Это бывало так, словно я оказывалась чужестранкой в незнакомой стране и меня там радушно принимали, и я чувствовала себя как дома, и участвовала во всех праздниках, присутствовала на крестинах, свадьбах, похоронах, меня приглашали на банкеты, на концерты, на дни рождения, и вдруг мне становилось ясно, что говорим мы на разных языках, и вообще все это лишь вежливая игра.
Что же мешало мне, не впускало туда? Сколько раз меня вводили или я входила сама в полную людей комнату с искренним желанием смешаться с ними, стать одной из них. Но страхи мои оказывались сильнее моего желания, и в результате этой борьбы чувств я убегала. Только однажды я дала процессу обратный ход и тогда испытала, каково быть отторгнутой и оставленной теми, кто болтал и смеялся, вполне довольный общением друг с другом. Да, из этих заколдованных кругов я выходила сама, но выходила потому, что чувствовала, что круг этот как бы обнесен электрической оградой против воров и я не могу пересечь эту линию, не могу пренебречь ею. А мне страстно хотелось быть частью каждой яркой, радостной минуты, каждым мгновением жизни; хотелось быть смеющейся и плачущей женщиной, женщиной, которую страстно целуют; женщиной, которой прикалывают цветок на платье, женщиной, которой помогают подняться в автобус; женщиной, которая склоняется из окна, женщиной, которая выходит замуж и рожает детей.

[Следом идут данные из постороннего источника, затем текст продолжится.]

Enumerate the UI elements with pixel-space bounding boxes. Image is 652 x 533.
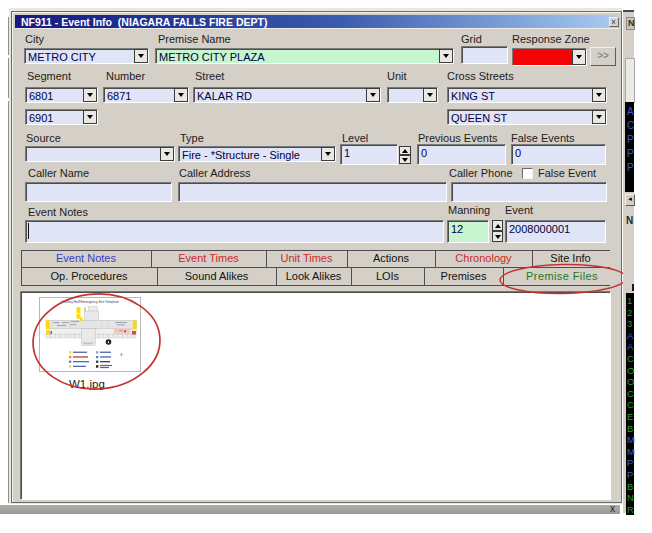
svg-text:Country Hall Emergency Exit Te: Country Hall Emergency Exit Template	[61, 300, 119, 304]
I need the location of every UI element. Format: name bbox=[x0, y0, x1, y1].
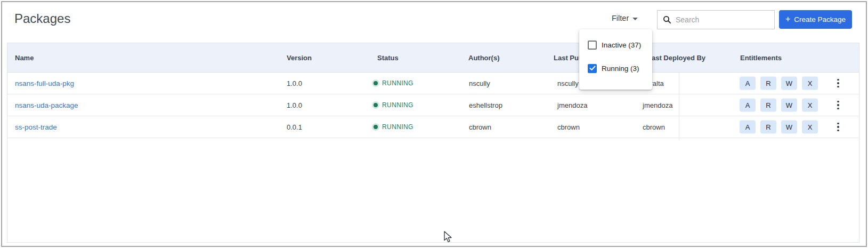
search-icon bbox=[663, 15, 671, 24]
row-actions-kebab-icon[interactable] bbox=[832, 77, 844, 89]
last-published-by-cell: nscully bbox=[557, 79, 579, 87]
status-dot-icon bbox=[374, 103, 378, 107]
column-header-entitlements[interactable]: Entitlements bbox=[740, 54, 782, 62]
column-header-authors[interactable]: Author(s) bbox=[468, 54, 500, 62]
pinned-columns-divider bbox=[679, 73, 679, 140]
search-input[interactable] bbox=[676, 15, 761, 24]
entitlement-chip-a: A bbox=[740, 99, 756, 112]
entitlement-chip-w: W bbox=[781, 99, 797, 112]
table-row: nsans-full-uda-pkg 1.0.0 RUNNING nscully… bbox=[7, 73, 859, 94]
status-badge: RUNNING bbox=[374, 101, 413, 109]
packages-page: Packages Filter + Create Package Name Ve… bbox=[0, 0, 868, 248]
table-row: nsans-uda-package 1.0.0 RUNNING eshellst… bbox=[7, 94, 859, 116]
filter-option-running[interactable]: Running (3) bbox=[588, 63, 652, 73]
plus-icon: + bbox=[785, 14, 790, 24]
entitlement-chip-a: A bbox=[740, 121, 756, 134]
column-header-version[interactable]: Version bbox=[287, 54, 312, 62]
authors-cell: nscully bbox=[469, 79, 490, 87]
page-title: Packages bbox=[14, 11, 70, 26]
search-box[interactable] bbox=[657, 10, 775, 29]
row-actions-kebab-icon[interactable] bbox=[832, 121, 844, 133]
package-name-link[interactable]: nsans-full-uda-pkg bbox=[15, 79, 74, 87]
entitlement-chip-x: X bbox=[802, 99, 818, 112]
entitlement-chip-w: W bbox=[781, 77, 797, 90]
last-deployed-by-cell: cbrown bbox=[643, 123, 665, 131]
chevron-down-icon bbox=[632, 18, 638, 20]
filter-dropdown: Inactive (37) Running (3) bbox=[579, 29, 652, 90]
entitlement-chip-x: X bbox=[802, 121, 818, 134]
version-cell: 1.0.0 bbox=[287, 79, 302, 87]
status-badge: RUNNING bbox=[374, 79, 413, 87]
entitlement-chip-x: X bbox=[802, 77, 818, 90]
entitlement-chip-w: W bbox=[781, 121, 797, 134]
create-package-label: Create Package bbox=[794, 15, 846, 23]
column-header-last-deployed-by[interactable]: Last Deployed By bbox=[647, 54, 705, 62]
entitlement-chips: A R W X bbox=[740, 99, 818, 112]
authors-cell: cbrown bbox=[469, 123, 491, 131]
entitlement-chips: A R W X bbox=[740, 121, 818, 134]
last-published-by-cell: cbrown bbox=[557, 123, 580, 131]
create-package-button[interactable]: + Create Package bbox=[779, 10, 852, 29]
entitlement-chip-r: R bbox=[760, 121, 776, 134]
column-header-name[interactable]: Name bbox=[15, 54, 34, 62]
version-cell: 1.0.0 bbox=[287, 101, 302, 109]
checkbox-unchecked-icon[interactable] bbox=[588, 41, 597, 50]
status-dot-icon bbox=[374, 125, 378, 129]
entitlement-chip-r: R bbox=[760, 99, 776, 112]
last-published-by-cell: jmendoza bbox=[557, 101, 587, 109]
checkbox-checked-icon[interactable] bbox=[588, 64, 597, 73]
filter-button-label: Filter bbox=[612, 14, 629, 22]
last-deployed-by-cell: jmendoza bbox=[643, 101, 672, 109]
row-actions-kebab-icon[interactable] bbox=[832, 99, 844, 111]
filter-button[interactable]: Filter bbox=[612, 14, 638, 22]
column-header-status[interactable]: Status bbox=[377, 54, 399, 62]
version-cell: 0.0.1 bbox=[287, 123, 302, 131]
status-badge: RUNNING bbox=[374, 123, 413, 131]
table-row: ss-post-trade 0.0.1 RUNNING cbrown cbrow… bbox=[7, 116, 859, 138]
package-name-link[interactable]: nsans-uda-package bbox=[15, 101, 78, 109]
authors-cell: eshellstrop bbox=[469, 101, 502, 109]
filter-option-inactive[interactable]: Inactive (37) bbox=[588, 40, 652, 50]
entitlement-chip-a: A bbox=[740, 77, 756, 90]
entitlement-chips: A R W X bbox=[740, 77, 818, 90]
packages-table: Name Version Status Author(s) Last Publi… bbox=[7, 43, 859, 243]
package-name-link[interactable]: ss-post-trade bbox=[15, 123, 57, 131]
status-dot-icon bbox=[374, 81, 378, 85]
entitlement-chip-r: R bbox=[760, 77, 776, 90]
table-header-row: Name Version Status Author(s) Last Publi… bbox=[7, 43, 859, 73]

Героем этой книги может быть человеческая душа, но это одиссея странствий из внутреннего мира во внешний, и герой книги — сам Генри, разгоняющий мглу робости и одиночества, таскающий меня из улицы в улицу и держащий меня в кафе, пока не придет рассвет.
До встречи с ним я думала, что искусство — рай, неземное блаженство, не имеющее отношения к человеческой жизни; только искусство может превратить боль в абстракцию.
Но есть другой, мужской путь преодоления боли — поставить искусство и пространство, и время, и философию, и историю между собой и жизнью.
Искусство — это рецепт здравомыслия и утешения пред ужасами и страданиями человеческой жизни.
Я приготовилась снова посетить доктора Альенди. Он по-прежнему неумолимый допросчик. Чувствует, что во мне имеется какой-то секрет. Тема моего побега его не удовлетворяет. Я вижу, что нечто во мне не поддается его определениям. А меня пугает его скальпель. Я живу и живу, сама выбрала именно такую жизнь. Его интересует та встреча на концерте, когда он показался мне печальным и встревоженным. Как я себе это объяснила? Что у него финансовые затруднения? Или не удается работа? Или заботят сердечные волнения?